Order my steps in Your Word, Dear Lord
Lead me, guide me every day
Send Your anointing, Father, I pray
Order my steps in Your Word.

Humbly I ask Thee, teach me Thy will
While You are working, help me be still
Satan is busy, God is real
Order my steps in Your Word.

I want to walk worthy
My calling to fulfill
Please order my steps Lord
And I'll do Your blessed will
The world is ever changing
But You are still the same
If You order my steps
I'll praise Your name.

Order my steps in Your word
Order my tongue in Your word
Guide my feet in Your word
Wash my heart in Your word
Show me how to walk in Your word
Show me how to talk in Your word
When I need a brand new song to sing
Show me how to let Your praises ring
In Your word.

Please order my steps in Your word.

Opening Voluntary: “Prelude and Canon on ‘O Gott du frommer Gott’” Ethel Smyth (1858-1944)

British composer Dame Ethel Mary Smyth was a composer, conductor, author, and Suffragette. Raised during the Victorian age, Smyth fought against societal restrictions that said a woman should not have a profession. She insisted on an education, she insisted on performances of her works, and she insisted on having her works published. Today Smyth should be heralded as a champion of women’s rights and a pioneer for women in the classical music world, but she is still relatively unknown.

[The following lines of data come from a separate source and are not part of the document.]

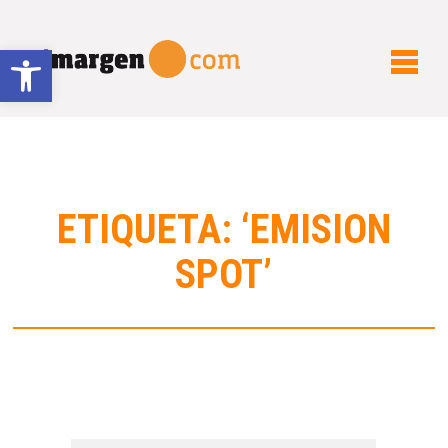
Abrir barra de herramientas
ETIQUETA: ‘EMISION
SPOT’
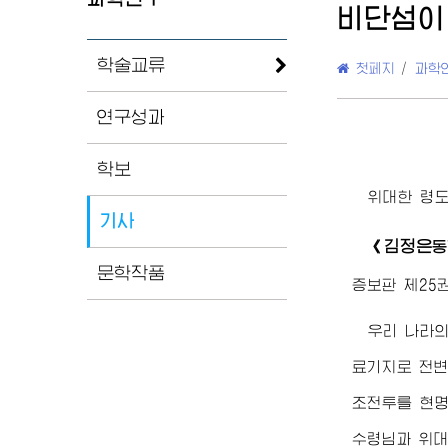
비단섬이
학술교류
첫페지
/
과학
연구성과
학보
위대한
령
기사
김정은
《
동
문학작품
증보판 제25권
우리 나라의
료기지로 전변
조전투를 현
수령님
과
위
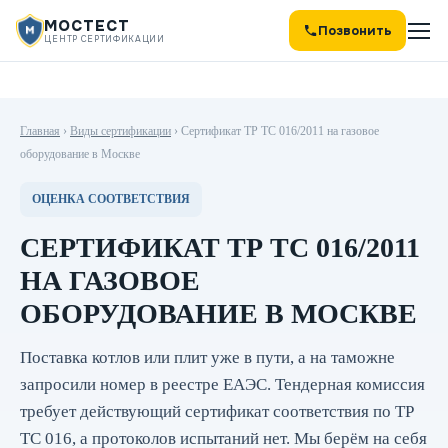
МОСТЕСТ
Позвонить
ЦЕНТР СЕРТИФИКАЦИИ
Главная
›
Виды сертификации
›
Сертификат ТР ТС 016/2011 на газовое
оборудование в Москве
ОЦЕНКА СООТВЕТСТВИЯ
СЕРТИФИКАТ ТР ТС 016/2011
НА ГАЗОВОЕ
ОБОРУДОВАНИЕ В МОСКВЕ
Поставка котлов или плит уже в пути, а на таможне
запросили номер в реестре ЕАЭС. Тендерная комиссия
требует действующий сертификат соответствия по ТР
ТС 016, а протоколов испытаний нет. Мы берём на себя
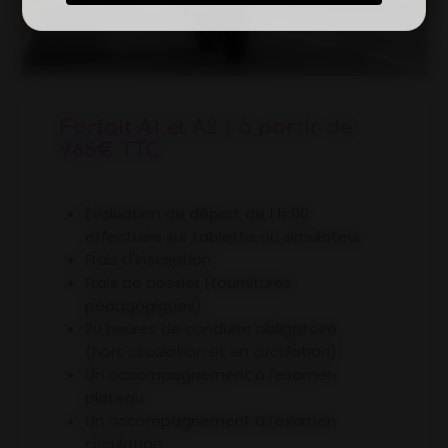
Forfait A1 et A2 | à partir de
965€ TTC
Évaluation de départ de 1 h 00
effectuée sur tablette ou simulateur
Frais d'inscription
Frais de dossier (fournitures
pédagogiques)
20 heures de conduite obligatoire
(hors circulation et en circulation)
Un accompagnement à l'examen
plateau
Un accompagnement à l'examen
circulation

Between 1880 and 1930, she published two sets of lieder, several songs for voice and piano or chamber ensemble, numerous chamber pieces, two symphonic works, six operas, a mass, and a choral symphony. Today we also know of her unpublished works for solo piano, organ, and various chamber ensembles. In addition to composing, Smyth was also a devoted letter-writer, and she turned to writing memoirs and essays later in her life, publishing ten volumes of prose between 1919 and 1940.

During her lengthy career in which she frequently traveled between England, Germany, and Italy, Smyth came to know Brahms, Clara Schumann, Tchaikovsky, Grieg, Bruno Walter, and more. She informally performed for Queen Victoria, and she was friends with the ex-Empress Eugenie of France and the Princesse de Polignac, Winnaretta Singer. In the last decades of her life she formed strong friendships with Edith Somerville and Virginia Woolf.

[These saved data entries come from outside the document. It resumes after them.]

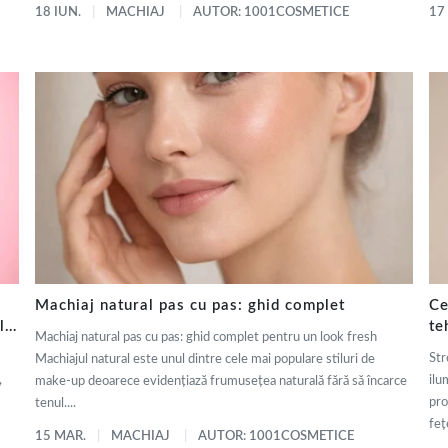
18 IUN.
MACHIAJ
AUTOR: 1001COSMETICE
17
Machiaj natural pas cu pas: ghid complet
Ce
ly
te
Machiaj natural pas cu pas: ghid complet pentru un look fresh
de
Str
Machiajul natural este unul dintre cele mai populare stiluri de
,
ilu
make-up deoarece evidențiază frumusețea naturală fără să încarce
pro
tenul....
fețe
15 MAR.
MACHIAJ
AUTOR: 1001COSMETICE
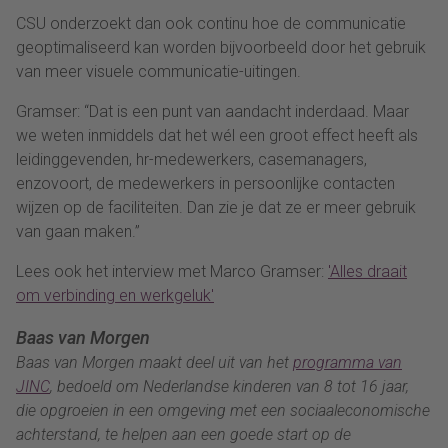
CSU onderzoekt dan ook continu hoe de communicatie
geoptimaliseerd kan worden bijvoorbeeld door het gebruik
van meer visuele communicatie-uitingen.
Gramser: “Dat is een punt van aandacht inderdaad. Maar
we weten inmiddels dat het wél een groot effect heeft als
leidinggevenden, hr-medewerkers, casemanagers,
enzovoort, de medewerkers in persoonlijke contacten
wijzen op de faciliteiten. Dan zie je dat ze er meer gebruik
van gaan maken.”
Lees ook het interview met Marco Gramser:
'Alles draait
om verbinding en werkgeluk'
Baas van Morgen
Baas van Morgen maakt deel uit van het
programma van
JINC
, bedoeld om Nederlandse kinderen van 8 tot 16 jaar,
die opgroeien in een omgeving met een sociaaleconomische
achterstand, te helpen aan een goede start op de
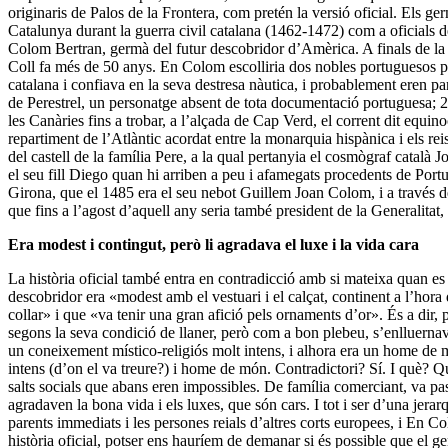
originaris de Palos de la Frontera, com pretén la versió oficial. Els
Catalunya durant la guerra civil catalana (1462-1472) com a oficials de
Colom Bertran, germà del futur descobridor d’Amèrica. A finals de l
Coll fa més de 50 anys. En Colom escolliria dos nobles portuguesos per
catalana i confiava en la seva destresa nàutica, i probablement eren par
de Perestrel, un personatge absent de tota documentació portuguesa; 2) 
les Canàries fins a trobar, a l’alçada de Cap Verd, el corrent dit equi
repartiment de l’Atlàntic acordat entre la monarquia hispànica i els re
del castell de la família Pere, a la qual pertanyia el cosmògraf català
el seu fill Diego quan hi arriben a peu i afamegats procedents de Port
Girona, que el 1485 era el seu nebot Guillem Joan Colom, i a través de
que fins a l’agost d’aquell any seria també president de la Generalitat
Era modest i contingut, però li agradava el luxe i la vida cara
La història oficial també entra en contradicció amb si mateixa quan 
descobridor era «modest amb el vestuari i el calçat, continent a l’hor
collar» i que «va tenir una gran afició pels ornaments d’or». És a dir,
segons la seva condició de llaner, però com a bon plebeu, s’enlluern
un coneixement místico-religiós molt intens, i alhora era un home de 
intens (d’on el va treure?) i home de món. Contradictori? Sí. I què? Q
salts socials que abans eren impossibles. De família comerciant, va passa
agradaven la bona vida i els luxes, que són cars. I tot i ser d’una jera
parents immediats i les persones reials d’altres corts europees, i En C
història oficial, potser ens hauríem de demanar si és possible que el g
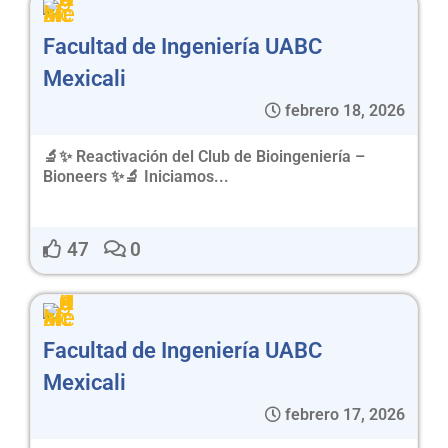
Facultad de Ingeniería UABC
Mexicali
febrero 18, 2026
🔬✨ Reactivación del Club de Bioingeniería –
Bioneers ✨🔬 Iniciamos...
47
0
Facultad de Ingeniería UABC
Mexicali
febrero 17, 2026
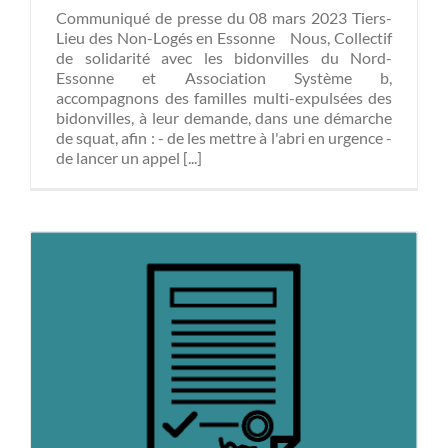
Communiqué de presse du 08 mars 2023 Tiers-
Lieu des Non-Logés en Essonne Nous, Collectif
de solidarité avec les bidonvilles du Nord-
Essonne et Association Système b,
accompagnons des familles multi-expulsées des
bidonvilles, à leur demande, dans une démarche
de squat, afin : - de les mettre à l'abri en urgence -
de lancer un appel [...]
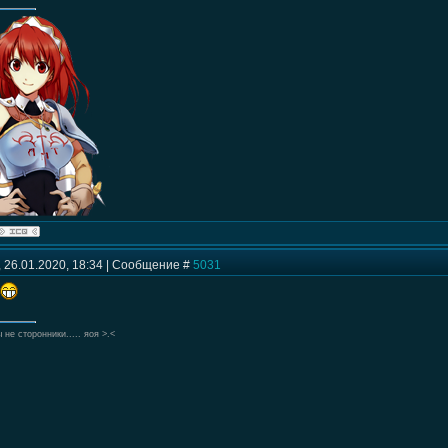
 26.01.2020, 18:34 | Сообщение #
5031
 не сторонники..... яоя >.<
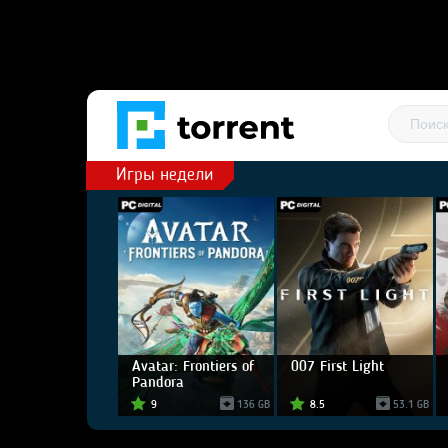
Игры недели
Avatar: Frontiers of
007 First Light
Pandora
9
136 GB
8.5
53.1 GB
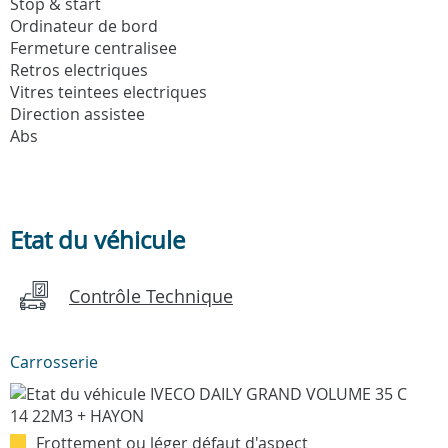
Stop & start
Ordinateur de bord
Fermeture centralisee
Retros electriques
Vitres teintees electriques
Direction assistee
Abs
Etat du véhicule
Contrôle Technique
Carrosserie
Frottement ou léger défaut d'aspect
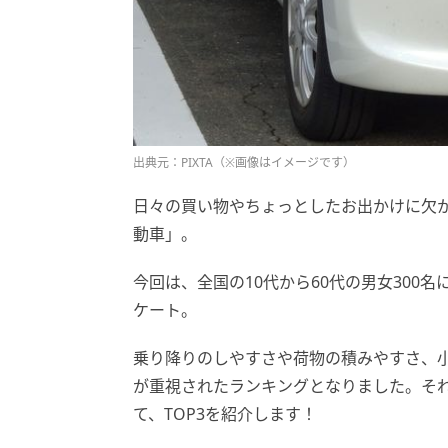
出典元：PIXTA（※画像はイメージです）
日々の買い物やちょっとしたお出かけに欠
動車」。
今回は、全国の10代から60代の男女300
ケート。
乗り降りのしやすさや荷物の積みやすさ、
が重視されたランキングとなりました。そ
て、TOP3を紹介します！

Although Smyth became known for her proclivity for relationships, she maintained an independent life. Recognizing that the 19th-century idea of marriage was not compatible with a career or her personal inclinations, she wrote in a letter to her mother that “even if I were to fall desperately in love with BRAHMS and he were to propose to me, I should say no!” At the time she claimed that it would end any chances of a career, and later she argued that she was too independent. Both reasons are probably true, but Smyth could never be with only one person. She was unabashedly attracted to women while also maintaining a long-term, long-distance relationship with Henry Bennet Brewster (1850-1908) that lasted from 1884 until his death.

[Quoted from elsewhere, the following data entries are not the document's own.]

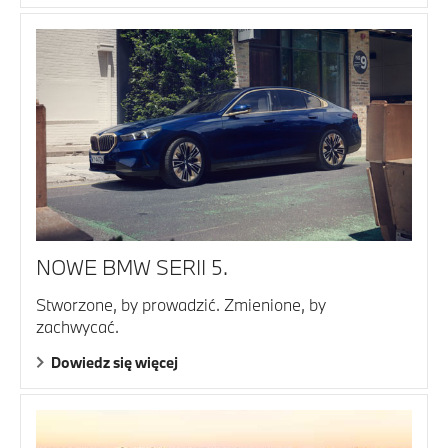
NOWE BMW SERII 5.
Stworzone, by prowadzić. Zmienione, by
zachwycać.
Dowiedz się więcej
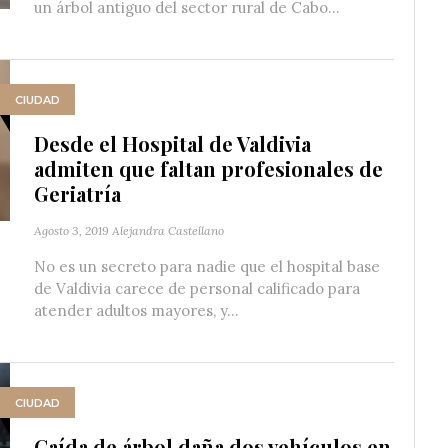
un árbol antiguo del sector rural de Cabo...
CIUDAD
Desde el Hospital de Valdivia
admiten que faltan profesionales de
Geriatría
Agosto 3, 2019
Alejandra Castellano
No es un secreto para nadie que el hospital base
de Valdivia carece de personal calificado para
atender adultos mayores, y...
CIUDAD
Caída de árbol daña dos vehículos en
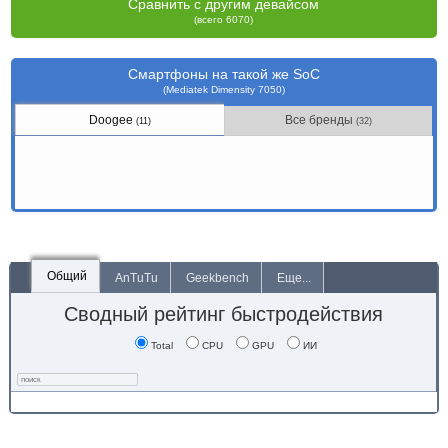
Сравнить с другим девайсом
(всего 6070)
Смартфоны на такой же SoC
(Mediatek Dimensity 7050)
Doogee
Все бренды
(11)
(32)
Общий
AnTuTu
Geekbench
Еще...
Сводный рейтинг быстродействия
Total
CPU
GPU
ИИ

Closing Voluntary: “Cwm Rhondda”, J. Bert Carlson (1937-2017)

CWM RHONDDA, taken from the Welsh name for the Rhondda Valley, is a popular hymn tune written by John Hughes. It is usually sung in English as a setting for William Williams' text Guide Me, O Thou Great Redeemer or, in some traditions, Guide Me, O Thou Great Jehovah. The tune and hymn are often called Bread of Heaven because of a line in the English translation.

Pastor J. Bert Carlson ministered to many congregations for over 50 years in New Jersey, Pennsylvania and Indiana. He was also an accomplished musician and published composer.